Ms. Saequa Monazza added to the discussion by sharing that the government is looking into courses on green technologies for masons for urban and rural buildings. However, lack of standards is the biggest challenge. As local materials vary from place to place, much research is needed to standardize the use of traditional technologies. The safety and credibility of these have to be proven and captured in certifications. Following that there is much potential in courses related to sustainable construction technologies and therefore a revised curriculum for skill development is the next step. 

Ms. Roychowdhury pointed the responsibilities of academia for a more scientifically driven approach for influencing the government policy on traditional technologies. To this, Dr. Mainak Ghosh suggested a two-way approach - the top-down policy change and the bottom-up awareness and outreach programmes. This two-pronged approach can bridge the gap between aspirations and market dynamics. Therefore, research is needed and the public needs to be made aware on the benefits of traditional technologies. Experiencing and documenting these technologies is one way.

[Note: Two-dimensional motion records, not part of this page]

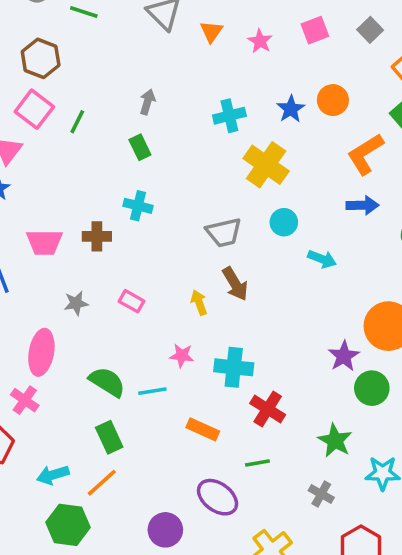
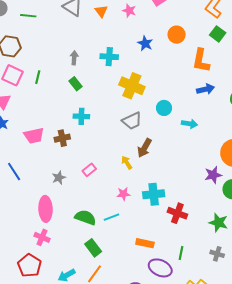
blue star: (291, 109) -> (145, 43), moved
cyan cross: (229, 116) -> (109, 57), moved, turned 30
orange L-shape: (365, 154) -> (201, 61), turned -35
yellow cross: (266, 165) -> (132, 86), moved
pink trapezoid: (44, 242) -> (34, 136), moved
brown arrow: (235, 284) -> (144, 148), turned 72
pink rectangle: (131, 301) -> (89, 170), turned -56
purple star: (344, 356) -> (213, 175), turned 30
orange rectangle: (203, 429) -> (145, 243), moved
green line: (257, 463) -> (181, 253), moved, turned -56

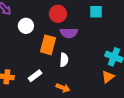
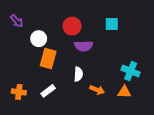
orange rectangle: (48, 45) -> (48, 59), moved
orange triangle: (108, 77) -> (124, 92), turned 40
orange arrow: (63, 88) -> (97, 90), moved

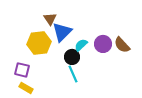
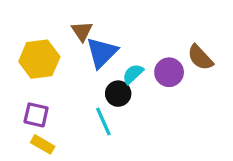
yellow hexagon: (39, 43) -> (39, 59), moved
brown semicircle: (122, 45) -> (200, 57), moved
cyan line: (73, 74) -> (103, 121), moved

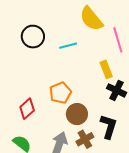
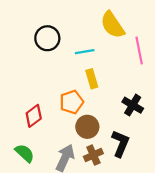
yellow rectangle: (106, 69) -> (92, 79), moved

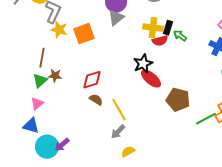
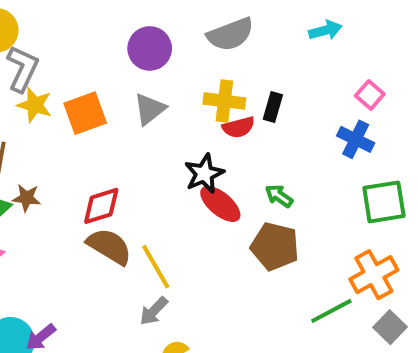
gray triangle: (116, 18) -> (150, 109), moved
black rectangle: (168, 28) -> (273, 107), moved
green arrow: (180, 36) -> (279, 196), moved
brown semicircle: (96, 100) -> (109, 246), size x1.6
green line: (206, 119) -> (331, 311), moved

 Mr Jayanta Basu added to the discussion by focusing on the need to bring the learning curve from the ground in the policy main frame. Cyclone Bulbul affected around 5.7 lakh houses in the Sundarbans, Cyclone Amphan affected around 28.56 lakh dwelling units in West Bengal. The total cost of borne by the state government was about 35,000 Crore. This clearly shows that the existing dwelling structures are not working in Sunderbans. Also, it is not a good idea to go by the nomenclature i.e. people are not exactly looking for concrete houses, they are looking for permanent houses. For instance, turning one room into a shelter against cyclonic events is an adaptive as well as mitigative strategy. Therefore, government’s nomenclature of pucca and kutcha house needs to be revisited and repurposed. Mr Basu added that the most vulnerable areas need to be mapped. They are identifiable. For instance, there are 14 locations that are the most vulnerable point in Sundarbans. Such areas need targeted strategies for disaster and climate resilience and an integrated effort by the union government, panchayat and the state disaster management department among others. 

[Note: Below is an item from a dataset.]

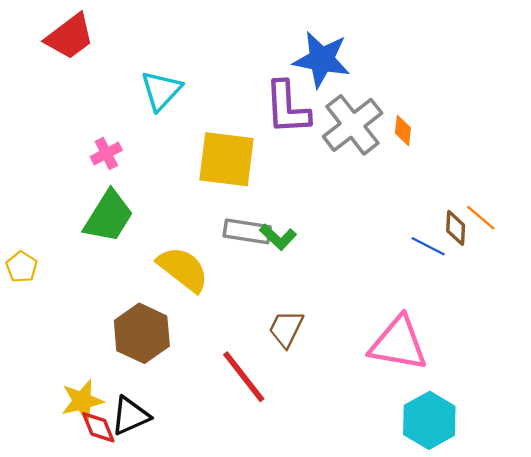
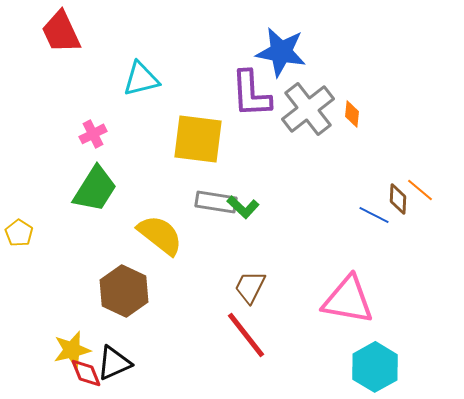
red trapezoid: (70, 37) -> (61, 32), turned 102
cyan triangle: (161, 90) -> (141, 79), turned 33
red line: (244, 377) -> (246, 335), moved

Ms Roy Chowdhury posed the question of how climatically vulnerable areas such as Sundarbans, should be approached for development while depending on local materials such as bamboo and what should be our policies to deal with the same. Mr. Laurent Fournier agreed with the strategy of one disaster resilient room in the house. It is a valuable concept and provides the owner the freedom to expand it. Also, certification of structures made from local materials is possible. To make this happen, practitioners need to work with these materials and put their scientific knowledge towards this agenda. Standardization will be the last step. Mr. Fournier also explained how hybrid building designs were developed in Sundarbans which is a response to the frequent flooding in the area and that it has been successful. 

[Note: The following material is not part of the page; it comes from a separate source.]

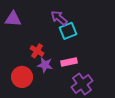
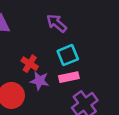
cyan square: (68, 31) -> (68, 55), moved

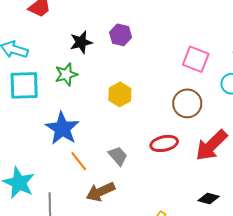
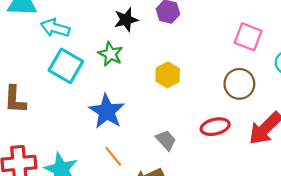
green star: (66, 74) -> (110, 54), turned -30
cyan square: (24, 85) -> (66, 66), turned 32
orange line: (79, 161) -> (113, 156), moved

To the question of strategies to mainstream climate appropriate self-built housing, Mr Rajneesh Sareen responded that the adoption of fast-paced alternate construction technologies is very high in Schedule of Rates. So can be done with the traditional technologies. There is a need to develop prototypes which will lead to standardization. Also, same standard will not apply to the entire state. The appropriateness of usage of construction technologies can be defined on the basis of vulnerability of the zone in which they lie. For instance, in some zones wind might be an important factor and hence the roofing/walling technologies that are able to resist the winds can be frozen for that zone. This makes vulnerability mapping crucial. Mr Sareen concluded the discussion by stressing on the need for demonstration which will transform the market. Once the focus is on solutions, the ecosystem will start reshaping like inclusion in the schedule of rates.